- **DESCRIPTION OF THE TASK**
Reproduce each record verbatim, images excluded.

[Stored items from a collection]
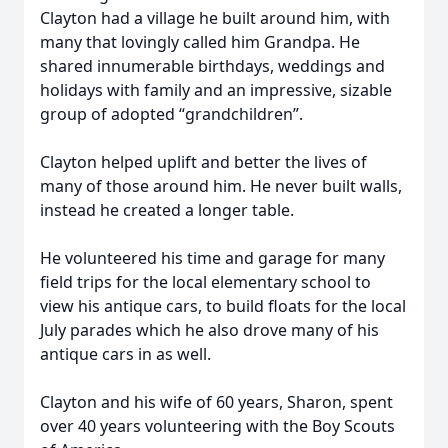
Clayton had a village he built around him, with
many that lovingly called him Grandpa. He
shared innumerable birthdays, weddings and
holidays with family and an impressive, sizable
group of adopted “grandchildren”.
Clayton helped uplift and better the lives of
many of those around him. He never built walls,
instead he created a longer table.
He volunteered his time and garage for many
field trips for the local elementary school to
view his antique cars, to build floats for the local
July parades which he also drove many of his
antique cars in as well.
Clayton and his wife of 60 years, Sharon, spent
over 40 years volunteering with the Boy Scouts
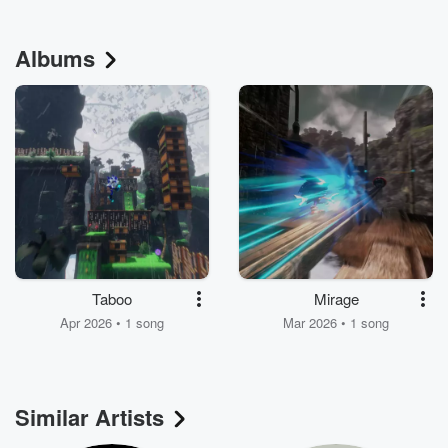
Albums
Taboo
Mirage
Apr 2026 • 1 song
Mar 2026 • 1 song
Similar Artists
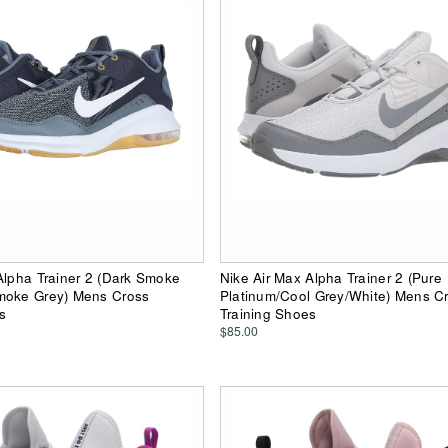
Alpha Trainer 2 (Dark Smoke
Nike Air Max Alpha Trainer 2 (Pure
moke Grey) Mens Cross
Platinum/Cool Grey/White) Mens C
s
Training Shoes
$85.00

- **COMPLETED EXERCISE**
Clayton had a village he built around him, with
many that lovingly called him Grandpa. He
shared innumerable birthdays, weddings and
holidays with family and an impressive, sizable
group of adopted “grandchildren”.
Clayton helped uplift and better the lives of
many of those around him. He never built walls,
instead he created a longer table.
He volunteered his time and garage for many
field trips for the local elementary school to
view his antique cars, to build floats for the local
July parades which he also drove many of his
antique cars in as well.
Clayton and his wife of 60 years, Sharon, spent
over 40 years volunteering with the Boy Scouts
Albums
Taboo
Mirage
Apr 2026 • 1 song
Mar 2026 • 1 song
Similar Artists
Alpha Trainer 2 (Dark Smoke
Nike Air Max Alpha Trainer 2 (Pure
moke Grey) Mens Cross
Platinum/Cool Grey/White) Mens C
s
Training Shoes
$85.00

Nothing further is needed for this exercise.